*** Record excerpts ***

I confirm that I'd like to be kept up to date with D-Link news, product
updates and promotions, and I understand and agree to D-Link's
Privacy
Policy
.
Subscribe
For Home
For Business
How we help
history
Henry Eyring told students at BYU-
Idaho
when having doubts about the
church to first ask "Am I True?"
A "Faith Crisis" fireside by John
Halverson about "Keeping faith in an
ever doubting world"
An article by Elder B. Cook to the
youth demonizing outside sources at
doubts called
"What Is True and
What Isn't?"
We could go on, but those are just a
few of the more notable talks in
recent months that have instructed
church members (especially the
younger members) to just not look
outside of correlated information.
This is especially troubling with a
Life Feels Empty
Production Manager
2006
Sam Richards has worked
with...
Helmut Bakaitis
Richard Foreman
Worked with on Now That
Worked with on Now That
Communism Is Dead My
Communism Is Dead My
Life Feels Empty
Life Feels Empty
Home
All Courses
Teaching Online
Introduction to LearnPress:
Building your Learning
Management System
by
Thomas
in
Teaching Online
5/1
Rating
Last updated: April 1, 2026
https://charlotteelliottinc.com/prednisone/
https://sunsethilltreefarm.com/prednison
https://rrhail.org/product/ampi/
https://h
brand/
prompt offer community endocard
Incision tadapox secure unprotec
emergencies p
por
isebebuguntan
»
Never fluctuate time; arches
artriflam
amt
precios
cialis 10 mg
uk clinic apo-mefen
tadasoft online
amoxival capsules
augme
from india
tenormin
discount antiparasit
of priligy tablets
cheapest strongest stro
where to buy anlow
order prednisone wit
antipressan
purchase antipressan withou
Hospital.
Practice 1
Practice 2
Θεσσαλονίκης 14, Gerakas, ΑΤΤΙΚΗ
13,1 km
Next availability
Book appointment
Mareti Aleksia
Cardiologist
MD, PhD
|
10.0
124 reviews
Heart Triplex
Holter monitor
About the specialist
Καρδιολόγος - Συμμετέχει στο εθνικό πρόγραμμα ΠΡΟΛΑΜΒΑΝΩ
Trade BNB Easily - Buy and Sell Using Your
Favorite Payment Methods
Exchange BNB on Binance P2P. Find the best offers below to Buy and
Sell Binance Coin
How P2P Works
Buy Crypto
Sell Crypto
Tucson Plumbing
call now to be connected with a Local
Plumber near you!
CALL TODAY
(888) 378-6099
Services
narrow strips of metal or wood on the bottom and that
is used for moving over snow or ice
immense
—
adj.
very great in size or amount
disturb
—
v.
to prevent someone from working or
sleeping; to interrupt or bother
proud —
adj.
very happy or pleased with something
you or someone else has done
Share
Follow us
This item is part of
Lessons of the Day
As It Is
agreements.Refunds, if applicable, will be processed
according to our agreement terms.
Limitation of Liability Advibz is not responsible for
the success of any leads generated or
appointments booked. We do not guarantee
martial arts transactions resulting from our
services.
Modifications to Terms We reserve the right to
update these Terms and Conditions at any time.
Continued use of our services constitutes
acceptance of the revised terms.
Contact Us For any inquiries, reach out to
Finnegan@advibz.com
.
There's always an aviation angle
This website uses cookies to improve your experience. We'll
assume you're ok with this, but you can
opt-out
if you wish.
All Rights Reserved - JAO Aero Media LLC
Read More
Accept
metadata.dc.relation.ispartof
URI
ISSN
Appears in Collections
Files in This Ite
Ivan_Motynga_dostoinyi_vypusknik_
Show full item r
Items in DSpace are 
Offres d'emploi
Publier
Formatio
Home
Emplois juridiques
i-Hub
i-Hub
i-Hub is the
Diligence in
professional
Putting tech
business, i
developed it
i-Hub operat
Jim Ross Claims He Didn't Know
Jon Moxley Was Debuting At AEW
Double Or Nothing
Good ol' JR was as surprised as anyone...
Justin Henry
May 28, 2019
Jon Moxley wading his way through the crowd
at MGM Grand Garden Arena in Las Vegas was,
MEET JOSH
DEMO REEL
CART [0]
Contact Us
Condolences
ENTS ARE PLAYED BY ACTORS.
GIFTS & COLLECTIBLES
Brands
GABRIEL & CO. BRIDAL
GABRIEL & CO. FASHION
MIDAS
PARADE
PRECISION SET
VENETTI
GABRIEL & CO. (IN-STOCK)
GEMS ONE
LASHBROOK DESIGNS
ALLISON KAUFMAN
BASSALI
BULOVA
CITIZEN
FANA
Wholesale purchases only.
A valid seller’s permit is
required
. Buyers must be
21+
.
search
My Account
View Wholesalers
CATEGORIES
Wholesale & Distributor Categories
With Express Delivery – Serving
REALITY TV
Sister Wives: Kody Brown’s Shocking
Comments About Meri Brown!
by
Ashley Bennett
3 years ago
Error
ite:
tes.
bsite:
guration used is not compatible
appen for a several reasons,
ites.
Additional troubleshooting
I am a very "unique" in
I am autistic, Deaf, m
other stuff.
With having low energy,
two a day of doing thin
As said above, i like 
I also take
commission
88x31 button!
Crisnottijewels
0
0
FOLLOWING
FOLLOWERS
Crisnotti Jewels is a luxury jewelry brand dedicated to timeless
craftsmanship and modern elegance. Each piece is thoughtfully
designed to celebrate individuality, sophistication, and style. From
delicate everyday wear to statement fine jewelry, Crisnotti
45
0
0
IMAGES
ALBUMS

*** End of Record excerpts ***

Work request:
Scan the listing for the string "GABRIEL". Copy each line that has it.

Response area:
GABRIEL & CO. BRIDAL
GABRIEL & CO. FASHION
GABRIEL & CO. (IN-STOCK)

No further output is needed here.